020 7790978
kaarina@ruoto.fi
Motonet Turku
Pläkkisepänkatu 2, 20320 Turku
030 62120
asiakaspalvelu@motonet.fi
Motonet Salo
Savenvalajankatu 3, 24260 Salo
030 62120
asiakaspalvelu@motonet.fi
--
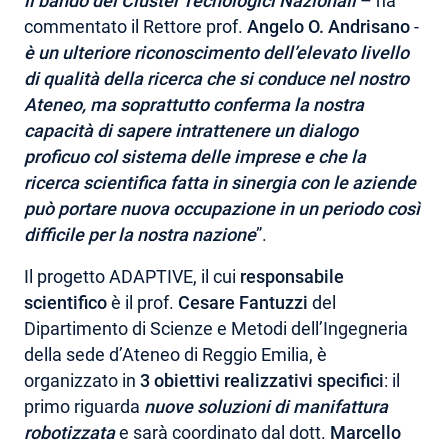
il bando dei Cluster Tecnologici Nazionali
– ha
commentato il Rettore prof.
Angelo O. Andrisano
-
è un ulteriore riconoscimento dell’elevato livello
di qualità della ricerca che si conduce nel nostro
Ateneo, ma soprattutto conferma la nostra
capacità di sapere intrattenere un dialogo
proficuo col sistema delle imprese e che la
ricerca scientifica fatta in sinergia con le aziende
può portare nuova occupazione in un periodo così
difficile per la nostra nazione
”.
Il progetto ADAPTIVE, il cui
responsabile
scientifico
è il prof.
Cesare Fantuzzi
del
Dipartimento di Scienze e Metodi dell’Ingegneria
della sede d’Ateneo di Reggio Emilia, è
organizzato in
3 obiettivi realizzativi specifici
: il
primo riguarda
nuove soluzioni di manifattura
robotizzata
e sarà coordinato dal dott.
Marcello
--
*Exercise aim*:
Show all lines of the material in which the word "ricerca" can be found.

*Reply to the exercise*:
di qualità della ricerca che si conduce nel nostro
ricerca scientifica fatta in sinergia con le aziende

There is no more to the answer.